The MIT Future of Data Initiative is leading a multi-disciplinary research agenda to design and stimulate the deployment of accountable systems to provide trusted, traceable uses of personal data on an ecosystem-wide scale. Some of the research areas we are exploring in 2023 include:
- Database architectures for accountability, traceability, and personal data governance: With the growing market need for privacy-preserving tools, businesses will require frameworks to implement accountability, traceability, and ways to empower users to take control of their own data. Some proposed ideas for these architectures include privacy-preserving search engines and adapting legacy systems to incorporate new privacy-preservation demands.
- Multi-enterprise audit and traceability protocols: It is not enough for one company to implement such architectures; we must also consider how such tools can be scaled to track data in an ecosystem of privacy-preserving businesses. This could mean creating standardized consent management, public ledger techniques, privacy validating technology, and audit protocols.
- Privacy-preserving data analytics: Methods such as federated learning and homomorphic encryption already exist to preserve data privacy while training models. However, there remain challenges implementing those solutions at scale, along with considerations such as re-identification risks and efficiency. Some proposed analytics solutions include using synthetic data, differential privacy, or tensor operations.
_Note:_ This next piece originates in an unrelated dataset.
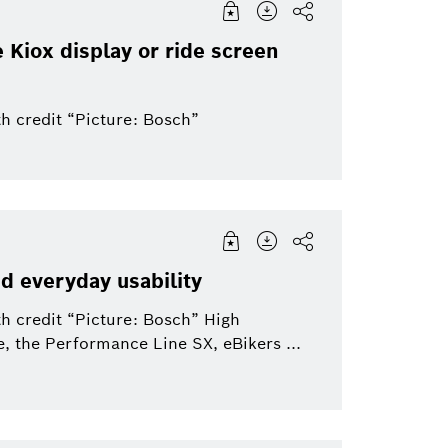
e Kiox display or ride screen
h credit “Picture: Bosch”
nd everyday usability
h credit “Picture: Bosch” High
, the Performance Line SX, eBikers ...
- Accountability & Data Traceability Designs: To create trustworthy systems going forward, businesses will need to implement accountable systems with data traceability and protocols for data governance. Therefore, it’s important to both create such frameworks and investigate their real-world feasibility, using surveys and user information to see what solutions are viable. Some ideas on this topic include standardized consent and reporting protocols, open data access systems where no data ever leaves the local server, systems for tracking personally identifiable information, automatic data privacy preservation, and more.
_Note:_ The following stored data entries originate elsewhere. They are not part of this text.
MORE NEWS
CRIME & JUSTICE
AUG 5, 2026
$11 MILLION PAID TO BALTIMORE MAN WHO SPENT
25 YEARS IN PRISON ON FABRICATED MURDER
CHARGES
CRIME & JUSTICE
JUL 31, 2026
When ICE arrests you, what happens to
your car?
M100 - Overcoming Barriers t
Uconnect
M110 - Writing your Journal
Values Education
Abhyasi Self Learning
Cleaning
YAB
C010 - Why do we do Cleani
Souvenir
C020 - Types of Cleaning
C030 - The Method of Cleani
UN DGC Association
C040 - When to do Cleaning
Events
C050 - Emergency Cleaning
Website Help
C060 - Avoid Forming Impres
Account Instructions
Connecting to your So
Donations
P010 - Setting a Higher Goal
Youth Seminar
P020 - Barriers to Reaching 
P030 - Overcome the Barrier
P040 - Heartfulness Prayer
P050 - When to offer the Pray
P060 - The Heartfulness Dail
Policymakers from around the world seek out MIT expertise on issues such as encryption, privacy, and AI Policy and are an important source of inspiration for researchers. The initiative will provide a strategically managed forum for dialogue amongst MIT researchers, policymakers, industry consortium members, and civil society partners.
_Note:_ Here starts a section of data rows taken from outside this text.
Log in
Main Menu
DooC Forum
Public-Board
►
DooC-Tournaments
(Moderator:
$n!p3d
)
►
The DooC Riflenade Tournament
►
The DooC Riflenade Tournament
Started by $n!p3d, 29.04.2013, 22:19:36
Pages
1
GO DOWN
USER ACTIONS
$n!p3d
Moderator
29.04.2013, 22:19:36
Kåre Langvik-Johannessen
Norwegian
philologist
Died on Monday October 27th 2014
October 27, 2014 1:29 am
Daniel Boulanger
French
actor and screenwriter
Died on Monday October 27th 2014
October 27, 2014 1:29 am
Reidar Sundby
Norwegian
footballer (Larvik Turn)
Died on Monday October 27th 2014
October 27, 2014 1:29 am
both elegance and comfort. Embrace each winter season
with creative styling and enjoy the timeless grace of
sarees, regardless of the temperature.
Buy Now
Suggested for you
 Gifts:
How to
For example, MIT’s 2019 AI Policy Congress, a large-scale, international conference that brought together distinguished faculty, leading members of industry, and a high-level expert group of international AI policy experts from the OECD’s 36 member countries. The conference included a workshop designed to demystify machine learning and sparked a discussion on the challenges to developing effective public policy in the area. This conference and IPRI’s engagement with the OECD was a key factor in the eventual shape of OECD’s Recommendation AI Policy Principles.
The initiative will contribute to expanding knowledge on privacy topics, and will create workshops and seminars that delivered online and in-person that are designed for privacy professionals in industry, civil society, and government. At MIT, we are assembling a group of leading privacy, data, and AI researchers to work on these challenging issues using a cross disciplinary approach.